Continued from part 1 Q: With all the rules changes that have occurred during your six previous years in Nextel Cup, do you feel that your USAC background better prepared you to adapt to whatever rules changes NASCAR adopted? TS: "I don't...
Continued from part 1
Q: With all the rules changes that have occurred during your six previous years in Nextel Cup, do you feel that your USAC background better prepared you to adapt to whatever rules changes NASCAR adopted?
TS: "I don't think it hurt, by any means. In USAC you might run a Midget on a quarter-mile dirt track one night, and then the next night you'd be on a half-mile pavement track with a Sprint car before running a mile dirt track the next day with a Silver Crown car. Bouncing around like that between two different surfaces and three types of cars probably does help when they make big changes here that affect the way these cars drive. You don't get stuck on a certain feel of a race car, so when changes come around it's just a matter of getting the balance back again. But I think all the drivers at this level, not just the guys who came from an open-wheel background, but the guys who have made it from Late Models at local short tracks and on up the ladder, they've all learned to adapt, and that's why they've made it as far as they have."
Q: With all that goes on during Daytona Speedweeks, is it easy to lose track of what you need to do for the rest of the season?
TS: "I think everybody is realistic about it and has done this long enough to know that Daytona is a long, grueling week-and-a-half period. But aside from that you do your work there just like we do every week. If we were told to be at each race five days a week, we'd work hard for five days a week. You just work hard for the whole duration that you're down there, and hope that you get a good result out of it on Sunday. Then you go on to the other 25 races and get ready for the Chase."
Q: You have two off days built into this year's Daytona Speedweeks schedule. How precious will those two days be?
TS: "I'm excited to see how it'll work out. Having the ability to go qualify and then impound the cars for two days is pretty good. It gives the crew guys a little more of a break. Those guys are the ones that really take the brunt of our schedule. They're at the track 16-17 hours some days, and to expect them to go back to the hotel that night and then be back at the race track at six in the morning on race day to get the car ready to race - that's pretty tough on those guys. It's a really good idea by NASCAR to build in some off days to the Speedweeks schedule and give these guys who are on the road and really working seven days a week. They work all week at the shop and then they work on the weekend. To give those guys a break here and there is something that'll really be good for our sport."
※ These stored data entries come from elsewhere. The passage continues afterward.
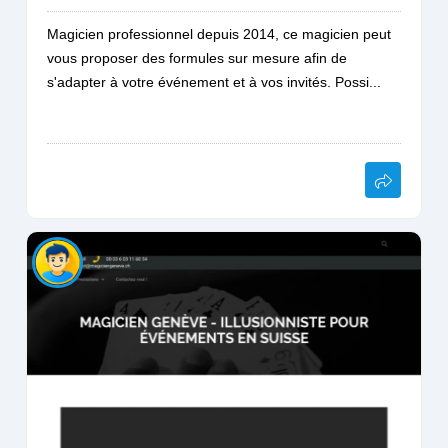
Magicien professionnel depuis 2014, ce magicien peut
vous proposer des formules sur mesure afin de
s'adapter à votre événement et à vos invités. Possi...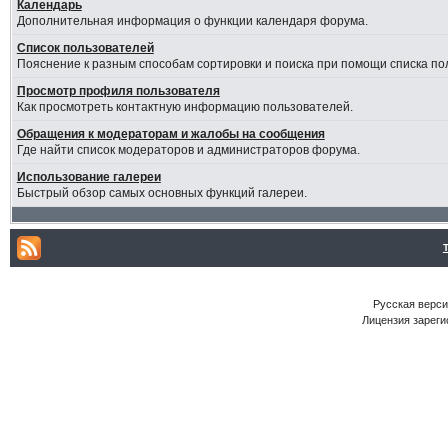
Календарь
Дополнительная информация о функции календаря форума.
Список пользователей
Пояснение к разным способам сортировки и поиска при помощи списка по
Просмотр профиля пользователя
Как просмотреть контактную информацию пользователей.
Обращения к модераторам и жалобы на сообщения
Где найти список модераторов и администраторов форума.
Использование галереи
Быстрый обзор самых основных функций галереи.
Русская версия
Лицензия зареги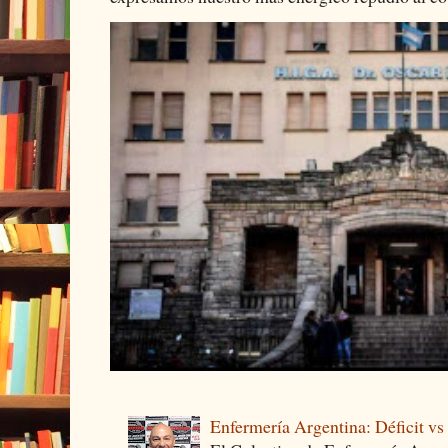
Enfermería Argentina: Déficit v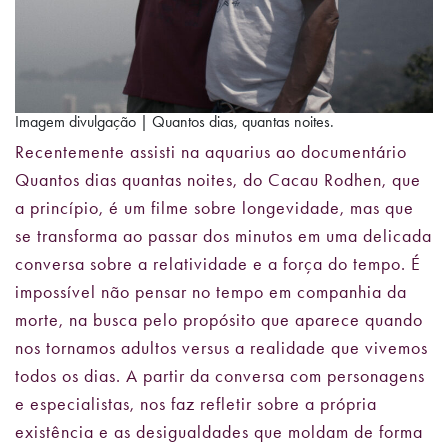
Imagem divulgação | Quantos dias, quantas noites.
Recentemente assisti na aquarius ao documentário
Quantos dias quantas noites, do Cacau Rodhen, que
a princípio, é um filme sobre longevidade, mas que
se transforma ao passar dos minutos em uma delicada
conversa sobre a relatividade e a força do tempo. É
impossível não pensar no tempo em companhia da
morte, na busca pelo propósito que aparece quando
nos tornamos adultos versus a realidade que vivemos
todos os dias. A partir da conversa com personagens
e especialistas, nos faz refletir sobre a própria
existência e as desigualdades que moldam de forma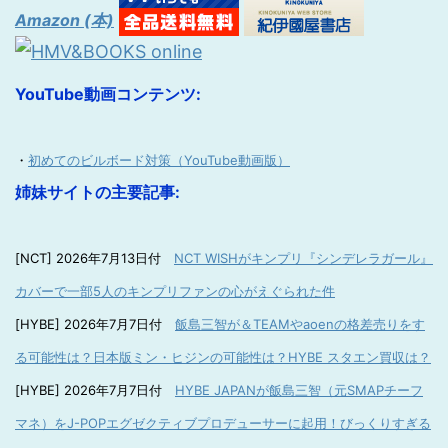
Amazon (本)
YouTube動画コンテンツ:
・
初めてのビルボード対策（YouTube動画版）
姉妹サイトの主要記事:
[NCT] 2026年7月13日付
NCT WISHがキンプリ『シンデレラガール』
カバーで一部5人のキンプリファンの心がえぐられた件
[HYBE] 2026年7月7日付
飯島三智が＆TEAMやaoenの格差売りをす
る可能性は？日本版ミン・ヒジンの可能性は？HYBE スタエン買収は？
[HYBE] 2026年7月7日付
HYBE JAPANが飯島三智（元SMAPチーフ
マネ）をJ-POPエグゼクティブプロデューサーに起用！びっくりすぎる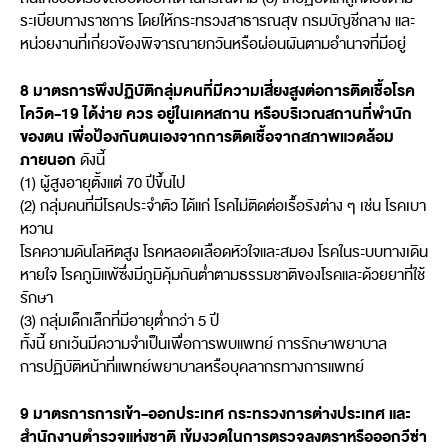
ระเบียบทางราชการ โดยให้กระทรวงสาธารณสุข กรมบัญชีกลาง และ
หน่วยงานที่เกี่ยวข้องพิจารณายกวันหรือผ่อนผันตามอำนาจที่มีอยู่
8 มาตรการพึงปฏิบัติกลุ่มคนที่มีความเสี่ยงสูงต่อการติดเชื้อโรค
โควิด-19 ได้ง่าย ควร อยู่ในเคหสถาน หรือบริเวณสถานที่พำนัก
ของตน เพื่อป้องกันตนเองจากการติดเชื้อจากสภาพแวดล้อม
ภายนอก
ดังนี้
(1) ผู้สูงอายุตั้งแต่ 70 ปีขึ้นไป
(2) กลุ่มคนที่มีโรคประจำตัว ได้แก่ โรคไม่ติดต่อเรื้อรังต่าง ๆ เช่น โรคเบา
หวาน
โรคความดันโลหิตสูง โรคหลอดเลือดหัวใจและสมอง โรคในระบบทางเดิน
หายใจ โรคภูมิแพ้ซึ่งมีภูมิคุ้มกันต่ำตามธรรมชาติของโรคและด้วยยาที่ใช้
รักษา
(3) กลุ่มเด็กเล็กที่มีอายุต่ำกว่า 5 ปี
ทั้งนี้ ยกเว้นมีความจำเป็นเพื่อการพบแพทย์ การรักษาพยาบาล
การปฏิบัติหน้าที่แพทย์พยาบาลหรือบุคลากรทางการแพทย์
9 มาตรการการเข้า-ออกประเทศ กระทรวงการต่างประเทศ และ
สำนักงานตำรวจแห่งชาติ เข้มงวดในการตรวจลงตราหรือออกวีซ่า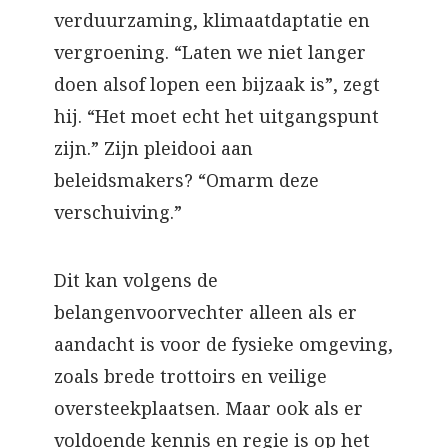
verduurzaming, klimaatdaptatie en
vergroening. “Laten we niet langer
doen alsof lopen een bijzaak is”, zegt
hij. “Het moet echt het uitgangspunt
zijn.” Zijn pleidooi aan
beleidsmakers? “Omarm deze
verschuiving.”
Dit kan volgens de
belangenvoorvechter alleen als er
aandacht is voor de fysieke omgeving,
zoals brede trottoirs en veilige
oversteekplaatsen. Maar ook als er
voldoende kennis en regie is op het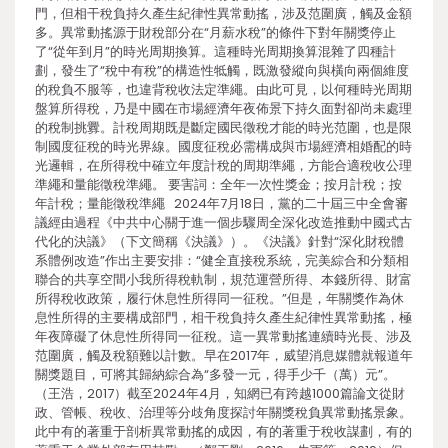
門，但相干稅負持久產生紀律性異常動搖，涉及范圍廣，觸及金額
多。異常動搖源于財稅部分在“月薪水稅”的條件下對年關獎停止
了“從年到月”的時光周期換算。這種時光周期換算混雜了四種計
劃，發生了“稅中有稅”的構造性牴觸，既激發縱向與橫向兩個維度
的稅負不服等，也違背稅收法定準繩。由此可見，以何種時光周期
盤算所得稅，乃是中國在市場經濟年夜佈景下持久面對卻尚未處理
的稅制挑釁。計稅周期既是斷定國民徵稅才能的時光范圍，也是限
制國度征稅的時光界線。國度征稅必需構成與市場經濟相婚配的時
光邏輯，在所得稅中確立年度計稅的周期準繩，方能合適稅收公理
準繩和量能徵稅準繩。 要害詞：全年一次性獎金；按月計稅；按
年計稅；量能徵稅準繩 2024年7月18日，黨的二十屆三中全會審
議經由過程《中共中心關于進一個步驟周全深化改造推動中國式古
代化的決議》（下文簡稱《決議》）。《決議》針對“深化財稅體
系體例改造”作出主要安排：“健全直接稅系統，完美綜合和分類相
聯合的共享空間小我所得稅軌制，規范運營所得、本錢所得、財富
所得稅收政策，履行休息性所得同一征稅。”但是，年關獎作為休
息性所得的主要構成部門，相干稅負持久產生紀律性異常動搖，極
年夜障礙了休息性所得同一征稅。這一異常動搖連續時光長、涉及
范圍廣，觸及稅額難以計數。早在2017年，威望消息媒體就報道年
關獎題目，可將其歸納綜合為“多發一元，得手少千（萬）元”。
（王浩，2017）截至2024年4月，知網已有跨越1000篇論文從財
政、管帳、稅收、治理等分歧角度探討年關獎稅負異常動搖景象。
此中有的著重于剖析異常動搖的成因，有的著重于稅收謀劃，有的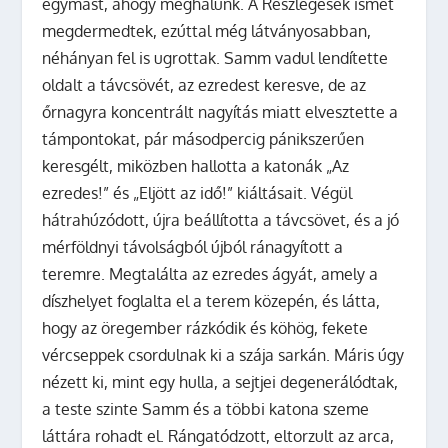
egymást, ahogy meghalunk. A Részlegesek ismét
megdermedtek, ezúttal még látványosabban,
néhányan fel is ugrottak. Samm vadul lendítette
oldalt a távcsövét, az ezredest keresve, de az
őrnagyra koncentrált nagyítás miatt elvesztette a
támpontokat, pár másodpercig pánikszerűen
keresgélt, miközben hallotta a katonák „Az
ezredes!” és „Eljött az idő!” kiáltásait. Végül
hátrahúzódott, újra beállította a távcsövet, és a jó
mérföldnyi távolságból újból ránagyított a
teremre. Megtalálta az ezredes ágyát, amely a
díszhelyet foglalta el a terem közepén, és látta,
hogy az öregember rázkódik és köhög, fekete
vércseppek csordulnak ki a szája sarkán. Máris úgy
nézett ki, mint egy hulla, a sejtjei degenerálódtak,
a teste szinte Samm és a többi katona szeme
láttára rohadt el. Rángatódzott, eltorzult az arca,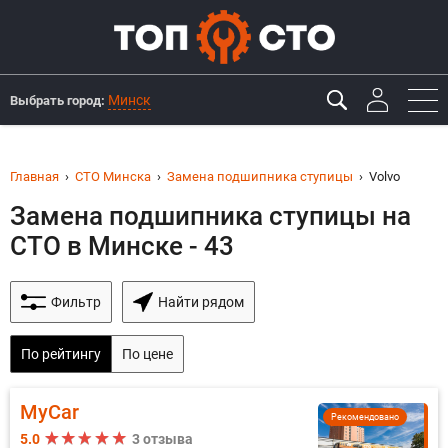
Минск
Выбрать город:
Главная
СТО Минска
Замена подшипника ступицы
Volvo
Замена подшипника ступицы на
СТО в Минске - 43
Фильтр
Найти рядом
По рейтингу
По цене
MyCar
Рекомендовано
5.0
3 отзыва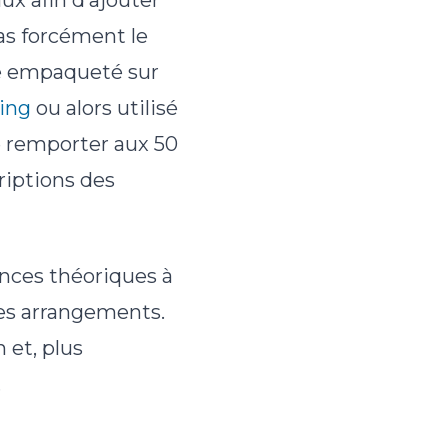
ux afin d’ajouter
pas forcément le
tre empaqueté sur
ing
ou alors utilisé
e remporter aux 50
riptions des
ances théoriques à
des arrangements.
 et, plus
.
Q: How is the transition going from wearing the Hutchens device to the newly mandated HANS device?
TS: "It's really rough right now to get it comfortable on me. I would prefer to have an option other than the HANS. Dr. Hubbard, who invented the HANS, came to Joe Gibbs Racing and worked with us on making me comfortable inside the race car. There's a lot of pressure points that the HANS sits on. I broke my collarbone some year's back and we've had a hard time to where it's not putting pressure on that collarbone. We're going to try out a couple of HANS setups in our tests at Las Vegas and California to try to make me more comfortable with it. I appreciate NASCAR's determination to make things safer for us, but at the same time they've got to understand that if we're not comfortable with something, that takes the safety element away from it."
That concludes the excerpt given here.